Your instructions: From the data below, retype exactly the lines starting with the one that contains "Вагонка (141, 1356)" and ending with the one that contains "Саморезы (147, 1930)", both included.

Given entries:
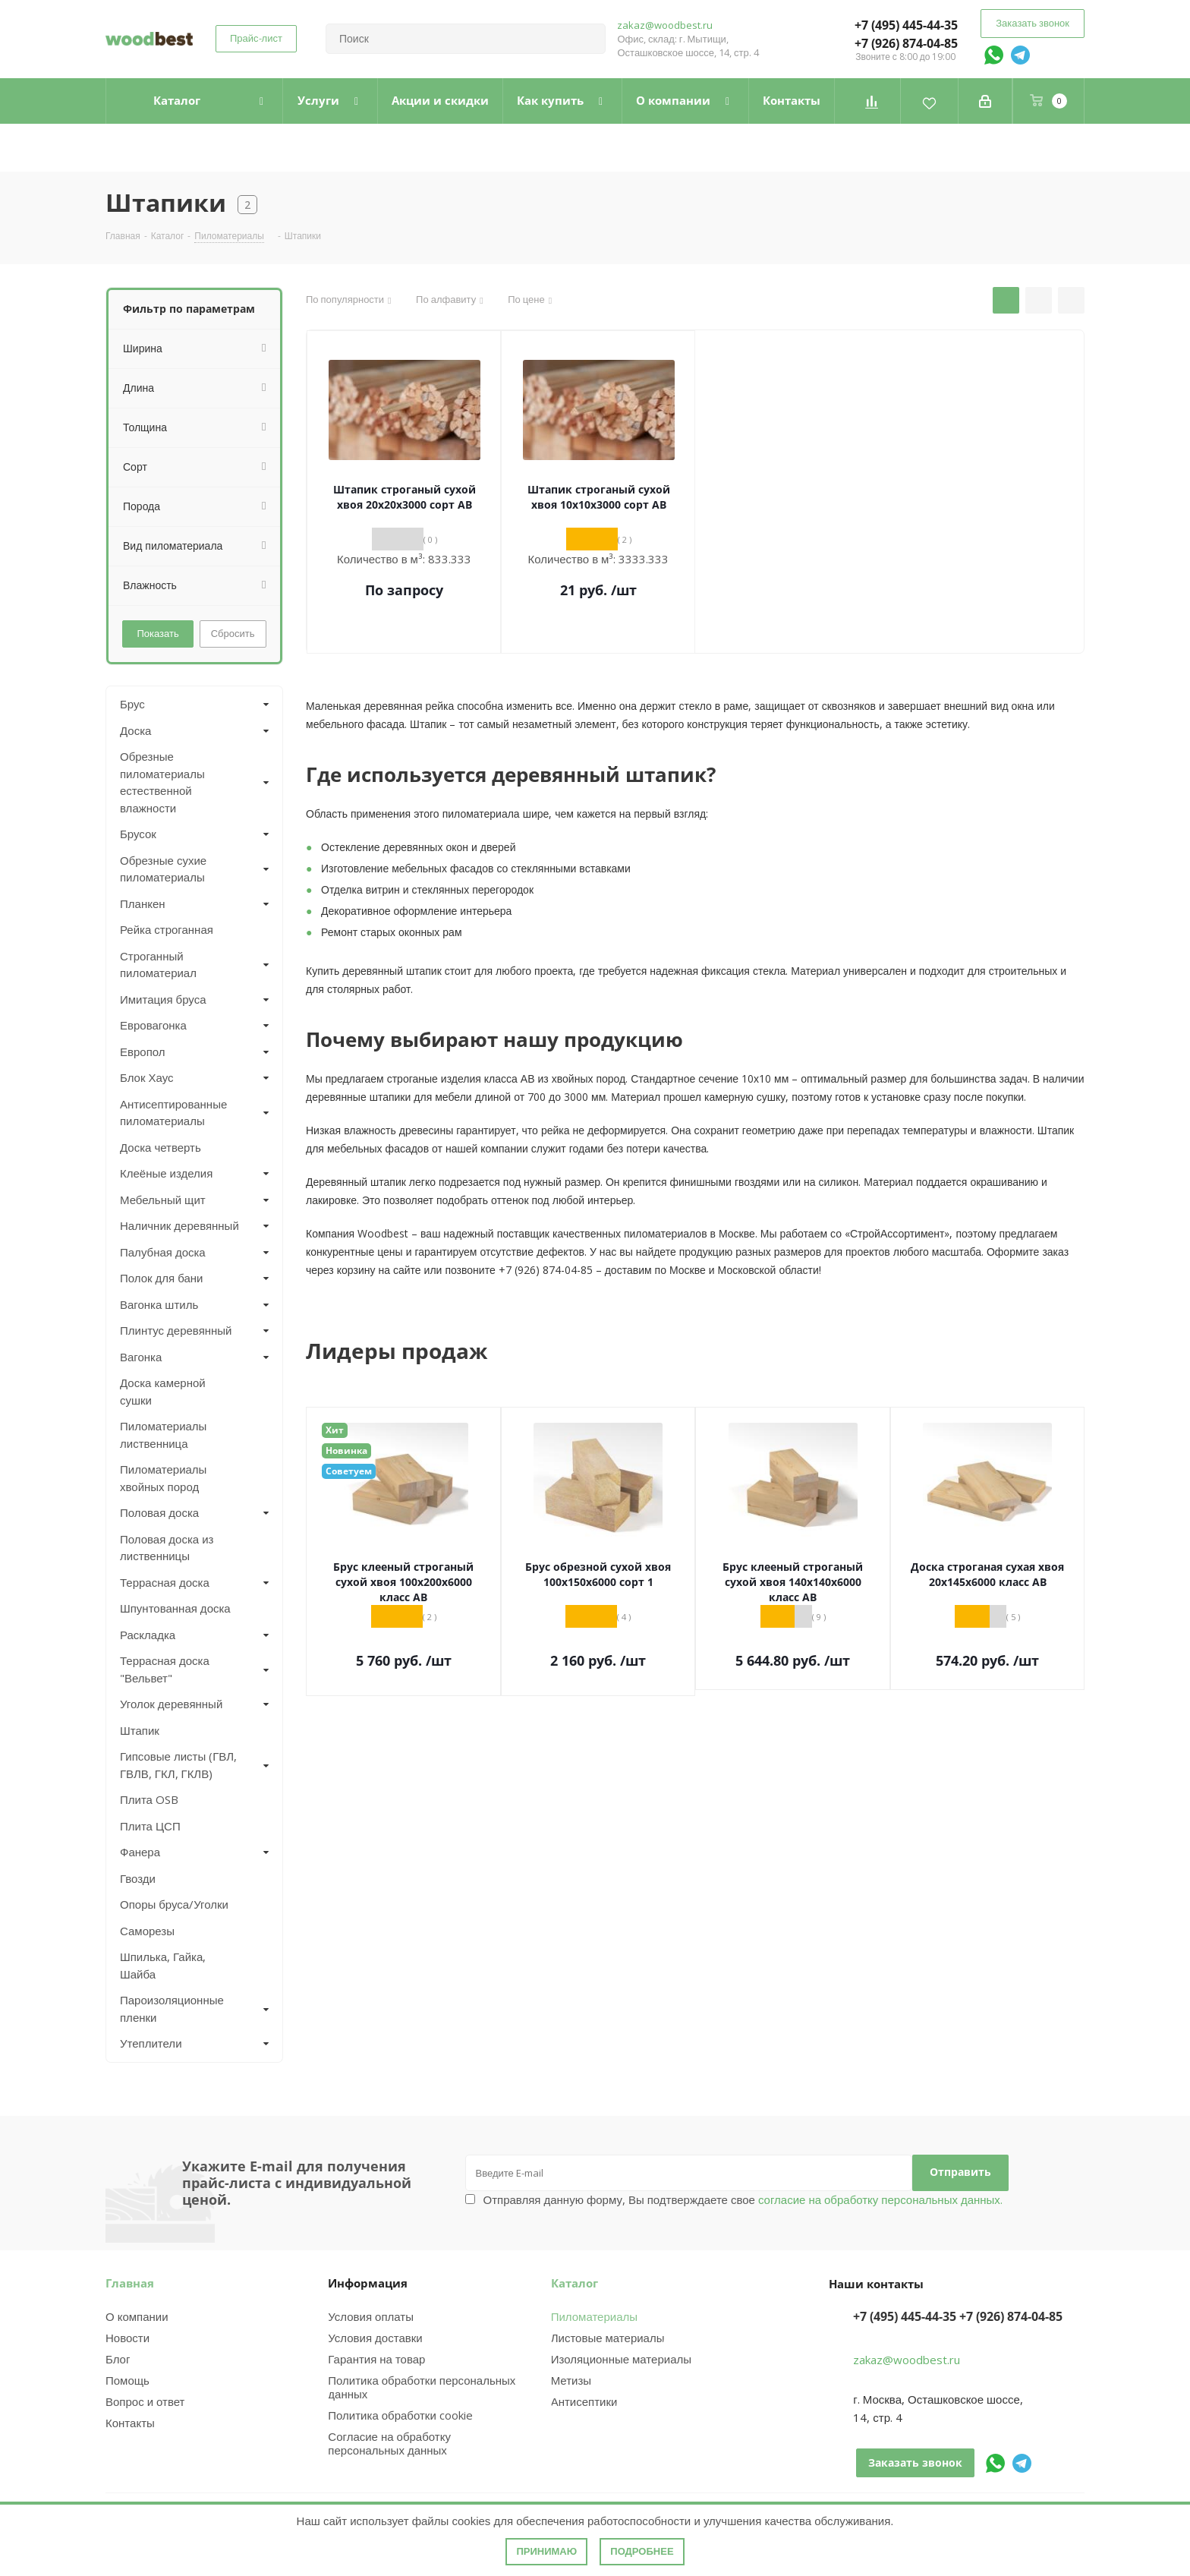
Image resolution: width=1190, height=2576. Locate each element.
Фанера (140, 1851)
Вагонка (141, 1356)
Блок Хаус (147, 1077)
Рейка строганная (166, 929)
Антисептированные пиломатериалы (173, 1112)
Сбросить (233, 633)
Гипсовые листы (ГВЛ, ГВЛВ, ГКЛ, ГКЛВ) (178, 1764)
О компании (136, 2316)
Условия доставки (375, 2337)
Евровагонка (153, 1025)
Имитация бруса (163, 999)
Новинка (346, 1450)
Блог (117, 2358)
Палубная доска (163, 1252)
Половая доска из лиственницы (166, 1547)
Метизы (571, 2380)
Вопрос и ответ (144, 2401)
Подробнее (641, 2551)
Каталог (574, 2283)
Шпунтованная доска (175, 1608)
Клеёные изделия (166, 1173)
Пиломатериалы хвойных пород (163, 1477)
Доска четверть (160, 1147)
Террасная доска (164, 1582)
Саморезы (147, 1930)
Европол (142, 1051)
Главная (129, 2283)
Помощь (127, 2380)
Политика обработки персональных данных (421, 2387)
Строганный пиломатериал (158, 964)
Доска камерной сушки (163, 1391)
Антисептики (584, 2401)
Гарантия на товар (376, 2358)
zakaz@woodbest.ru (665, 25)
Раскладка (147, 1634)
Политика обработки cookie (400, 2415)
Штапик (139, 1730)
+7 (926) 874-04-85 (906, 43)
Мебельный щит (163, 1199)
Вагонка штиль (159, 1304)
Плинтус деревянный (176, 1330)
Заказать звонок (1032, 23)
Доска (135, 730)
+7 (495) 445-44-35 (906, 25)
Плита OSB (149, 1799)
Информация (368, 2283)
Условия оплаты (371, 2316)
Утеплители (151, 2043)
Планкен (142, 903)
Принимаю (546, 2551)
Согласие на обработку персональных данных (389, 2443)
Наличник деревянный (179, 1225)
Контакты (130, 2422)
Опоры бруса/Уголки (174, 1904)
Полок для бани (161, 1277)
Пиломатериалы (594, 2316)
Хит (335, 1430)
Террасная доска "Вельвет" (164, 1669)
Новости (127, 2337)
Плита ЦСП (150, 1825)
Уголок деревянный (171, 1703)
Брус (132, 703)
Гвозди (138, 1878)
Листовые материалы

Exercise output:
Вагонка (141, 1356)
Блок Хаус (147, 1077)
Рейка строганная (166, 929)
Антисептированные пиломатериалы (173, 1112)
Сбросить (233, 633)
Гипсовые листы (ГВЛ, ГВЛВ, ГКЛ, ГКЛВ) (178, 1764)
О компании (136, 2316)
Условия доставки (375, 2337)
Евровагонка (153, 1025)
Имитация бруса (163, 999)
Новинка (346, 1450)
Блог (117, 2358)
Палубная доска (163, 1252)
Половая доска из лиственницы (166, 1547)
Метизы (571, 2380)
Вопрос и ответ (144, 2401)
Подробнее (641, 2551)
Каталог (574, 2283)
Шпунтованная доска (175, 1608)
Клеёные изделия (166, 1173)
Пиломатериалы хвойных пород (163, 1477)
Доска четверть (160, 1147)
Террасная доска (164, 1582)
Саморезы (147, 1930)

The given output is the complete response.